Only two views exist in this setup:
Main View which you see in the GIF.
FormField which is the form field.

Form Field Parameters:
image
Inside of the TextField bind the text property to:
view.params.value
Set Bidirectional to True

On the main view:
Flex Repeater with the Form Field view has only one instance by default with default parameters value is set to empty string (No Bindings).

The add button logic:

	self.view.custom.FieldCount = self.view.custom.FieldCount+1
	
	Instances = self.getSibling("FlexRepeater").props.instances
	
	Instances.append({
		    "instanceStyle": {
		        "classes": ""
		    },
		    "instancePosition": {},
		    "index": self.view.custom.FieldCount-1,
		    "label": "Form Field #{}".format(self.view.custom.FieldCount),
		    "value": ''
		})

The delete button also has logic to send a message which is stored on the main view this is the following logic:

	index = payload['index']
	
	Instances = self.getChild("FlexContainer").getChild("FlexRepeater").props.instances
	Filtered_Instances = [instance for instance in Instances if instance['index'] != index]
	system.perspective.print(Instances)
	system.perspective.print(Filtered_Instances)
	self.getChild("FlexContainer").getChild("FlexRepeater").props.instances = Filtered_Instances
	
	self.view.custom.FieldCount = self.view.custom.FieldCount-1

Wow - I'm flattered that you set up an entire example! Thank you for doing that.

The only difference I can see between my setup and yours is that I have another layer of Flex Container mixed in - namely, that I want to dynamically repeat rows AND columns. So, for example, where you have Form Field #4, I would need Form Field #4a, Form Field #4b, and so on.

The most frustrating part is that at my top level view, the instances object is valid, meaning when I drill down to look at the Row repeater instances (i.e. Form Field #4a, Form Field #4b, etc), I see the correct values in there. So if I have form fields and the second form field has data in both text boxes, when I delete the second row, the instances are exactly what they should be, but the browser/Text Field/Satan still holds onto the last value that was previously in that index.

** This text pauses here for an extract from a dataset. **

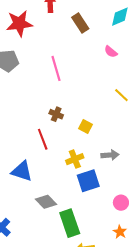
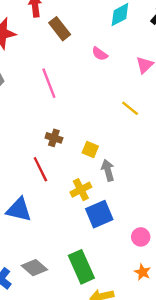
brown rectangle: (80, 23) -> (60, 29), moved
pink semicircle: (111, 52) -> (100, 54), moved
gray arrow: (110, 155) -> (108, 170), moved, turned -96
gray diamond: (46, 202) -> (34, 268), moved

I'm going to try @pascal.fragnoud's suggestion to use two different view parameters for input and output - maybe this will help.

Did you find a solution to this?

I spent too much time working on it - so it's now back in the backlog. In the grand scheme of things, its not the worst bug you could have as operators will usually not have multiple instances, but it could be confusing, especially since the instances.data objects don't match with what is displayed for those fields.